Hampton Smith, Ph.D. student, MIT, is one of the 2021 Buchanan Burnham Fellows working on capturing data from the NHS archives on Black and Indigenous people of color in colonial Newport, Rhode Island. The following post relates to how, when exploring the histories of marginalized peoples, maintaining an awareness of those who recorded historical documents is just as important as knowing those who were recorded.

As 2021 Buchanan Burnham Fellows at the Newport Historical Society, we are working to document historically marginalized peoples within the NHS archive. By combing through the documents at our disposal, we are recording the existence of the Newport’s enslaved, indentured, and manumitted population in order to reconstruct their livelihoods out of previous obscurity.

In doing this work, we remain mindful that these documents are the by-product of an outlook that is wholly distinct from our own contemporary points of view. We are, in some instances, literally separated by over three centuries from the documents we are studying. It is therefore vital to understand who wrote these documents, how and why they were written, and the ways in which these documents can illustrate or completely omit the historical perspective of certain individuals. Especially when writing histories of marginalized peoples, we, as researchers, must ask how documents can obscure and reveal the stories and memories of previously underexamined peoples.

Deposition by Nathaniel Waterman, resident of Providence, recounting his knowledge of the tribal sachems of Rhode Island. FIC.2020.126, NHS Collection.

I recently turned to transcribing documents pertaining to interactions between indigenous peoples and English settlers across the seventeenth and eighteenth centuries. An example of one such document is a deposition dated to February 6, 1705, in which Nathanial Waterman, identified as an interpreter who “was often employed to interpret the disputes and debates between the English and the Indians”, narrates a genealogy of the Narragansett peoples. Through this deposition, Waterman testifies that “Canonicus,” a sachem, or tribal leader, has three nephews, “Miantinomy, Mosup, and Cogonoquant.” Waterman further notes “Canonicus’s” son, “Moaxam,” had two sons, “Scuttup and Waquaquonuto” that would later become sachems as well. After narrating the family tree of “Canonicus,” Waterman ultimately describes the gifting of land to “Nonoganit,” a Narragansett tribal member, for being courageous in a mission involving Pequot peoples.
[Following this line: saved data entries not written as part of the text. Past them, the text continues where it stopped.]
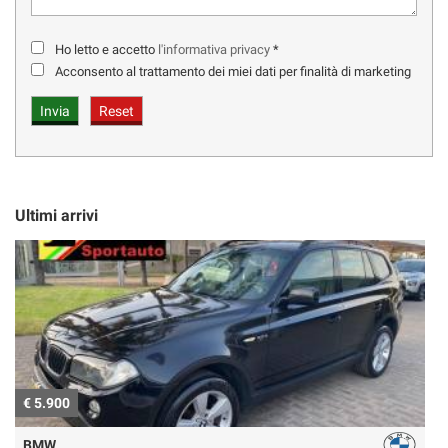
Ho letto e accetto
l'informativa privacy
*
Acconsento al trattamento dei miei dati per finalità di marketing
Ultimi arrivi
€ 5.900
€
BMW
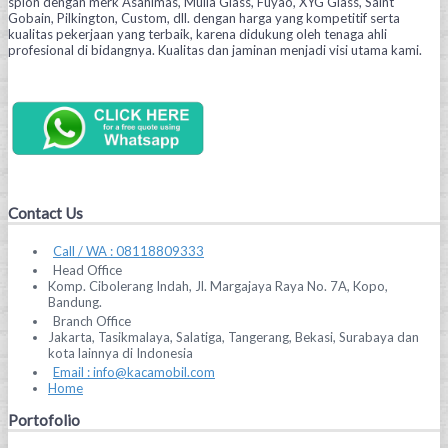
spion dengan merk Asahimas, Mulia Glass, Fuyao, XYG Glass, Saint
Gobain, Pilkington, Custom, dll. dengan harga yang kompetitif serta
kualitas pekerjaan yang terbaik, karena didukung oleh tenaga ahli
profesional di bidangnya. Kualitas dan jaminan menjadi visi utama kami.
Contact Us
Call / WA : 08118809333
Head Office
Komp. Cibolerang Indah, Jl. Margajaya Raya No. 7A, Kopo,
Bandung.
Branch Office
Jakarta, Tasikmalaya, Salatiga, Tangerang, Bekasi, Surabaya dan
kota lainnya di Indonesia
Email : info@kacamobil.com
Home
Portofolio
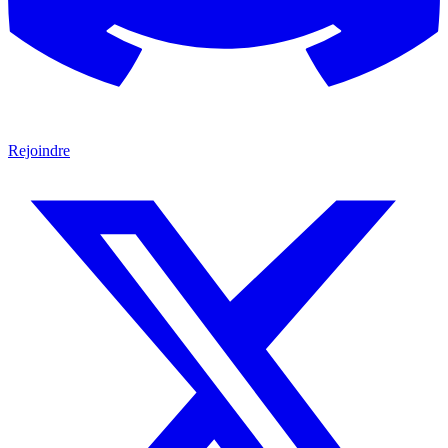
Rejoindre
This document contains a wealth of information. We learn of an entire genealogy of tribal leaders and an example of how land was granted to individuals within the Narragansett community. But as much as this document records indigenous actors and practices, it also historicizes the specific point of view of Nathanial Waterman, the translator and recorder.

Written sometime between 1705 and 1706, Waterman’s deposition records an event that happened sometime within the prior 50 years. While this document is dated, the actual event it describes is not. The deposition is a second-hand account of the motives, thoughts, and practices of the indigenous actors. We know little from their perspective. Instead, this document records how Waterman translated a story of indigenous peoples. It is a memory–mediated across time by his hand alone. This document therefore captures a specific historic instance, but must be handled with caution and in dialog with other sources, especially those authored by indigenous people.
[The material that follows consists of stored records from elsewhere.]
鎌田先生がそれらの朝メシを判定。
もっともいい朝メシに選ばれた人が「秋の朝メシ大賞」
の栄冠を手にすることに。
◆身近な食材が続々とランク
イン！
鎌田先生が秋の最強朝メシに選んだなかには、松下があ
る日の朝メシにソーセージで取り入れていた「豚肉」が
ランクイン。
While Waterman’s document records a narrative about a specific land transaction, other documents are land deeds authored by both indigenous peoples and English settlers. Sometimes they even index an indigenous person’s unique way of identifying themselves. For example, on a deed from 1656, the mark of “Tasiquanett, whose alias was Cogiquand” is listed above the mark of “Mattaithis”, an “Indian interpreter.” These signatures are unique; they index agency and individuality. And while in hindsight we know many of these deeds were explicitly uneven trades or may have been based on different understandings of the nature of the transaction, these historical marks nevertheless matter: they communicate presence and agency, skill and ability, loss and survivance.
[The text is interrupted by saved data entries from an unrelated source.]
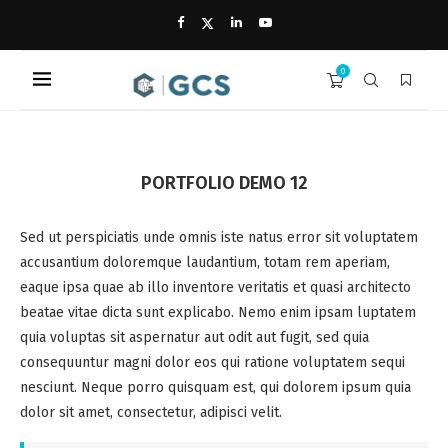
0
PORTFOLIO DEMO 12
Sed ut perspiciatis unde omnis iste natus error sit voluptatem
accusantium doloremque laudantium, totam rem aperiam,
eaque ipsa quae ab illo inventore veritatis et quasi architecto
beatae vitae dicta sunt explicabo. Nemo enim ipsam luptatem
quia voluptas sit aspernatur aut odit aut fugit, sed quia
consequuntur magni dolor eos qui ratione voluptatem sequi
nesciunt. Neque porro quisquam est, qui dolorem ipsum quia
dolor sit amet, consectetur, adipisci velit.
The mark of “Tasiquanett, whose alias was Cogiquand” is listed above the mark of “Mattaithis”, an “Indian interpreter.” Box 126, Folder 4, NHS Collection.

These documents briefly illustrate how as researchers, maintaining an awareness of those who recorded these historical documents is just as important as knowing those who were recorded. Especially when attending to histories of marginalized peoples, we have to be willing to hold together the many layered complexities within and outside the archive.

Mindful of the opportunities these documents provide, it is worth underscoring that Indigenous people have and tell their own histories. We have to attend to indigenous voices and ways of knowing. As a non-indigenous, white scholar, I hope and urge you to look towards indigenous peoples – the art they make, the museums they cultivate, and the histories they preserve – to better understand our shared histories.